REQUIRED ACTION. Please transcribe the data below in full, word for word, without the images.

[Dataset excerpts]
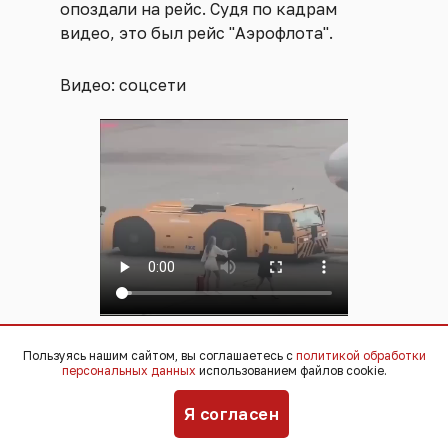
опоздали на рейс. Судя по кадрам
видео, это был рейс "Аэрофлота".
Видео: соцсети
Пользуясь нашим сайтом, вы соглашаетесь с
политикой обработки
персональных данных
использованием файлов cookie.
Я согласен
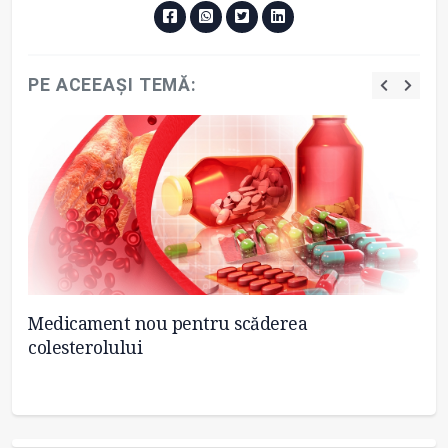
PE ACEEAȘI TEMĂ:
Medicament nou pentru scăderea
FD
colesterolului
co
co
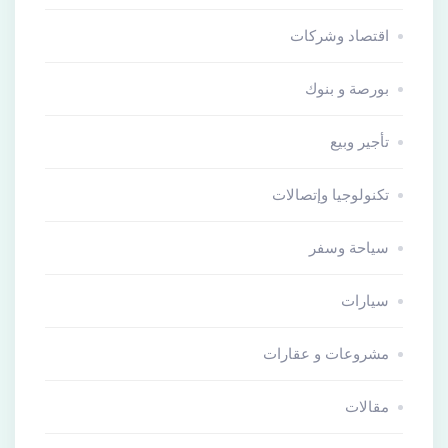
اقتصاد وشركات
بورصة و بنوك
تأجير وبيع
تكنولوجيا وإتصالات
سياحة وسفر
سيارات
مشروعات و عقارات
مقالات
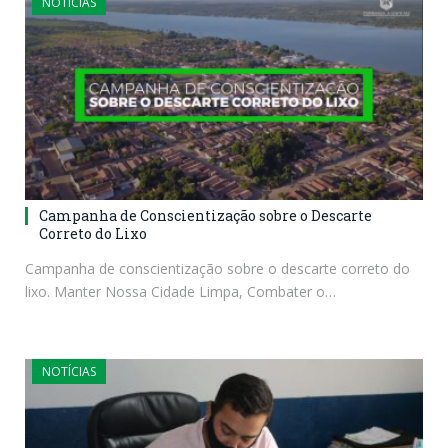
NOTÍCIAS
Campanha de Conscientização sobre o Descarte
Correto do Lixo
Campanha de conscientização sobre o descarte correto do
lixo. Manter Nossa Cidade Limpa, Combater o…
NOTÍCIAS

RESPONSE.
опоздали на рейс. Судя по кадрам
видео, это был рейс "Аэрофлота".
Видео: соцсети
Пользуясь нашим сайтом, вы соглашаетесь с
политикой обработки
персональных данных
использованием файлов cookie.
Я согласен
PE ACEEAȘI TEMĂ:
Medicament nou pentru scăderea
FD
colesterolului
co
co
اقتصاد وشركات
بورصة و بنوك
تأجير وبيع
تكنولوجيا وإتصالات
سياحة وسفر
سيارات
مشروعات و عقارات
مقالات
NOTÍCIAS
Campanha de Conscientização sobre o Descarte
Correto do Lixo
Campanha de conscientização sobre o descarte correto do
lixo. Manter Nossa Cidade Limpa, Combater o…
NOTÍCIAS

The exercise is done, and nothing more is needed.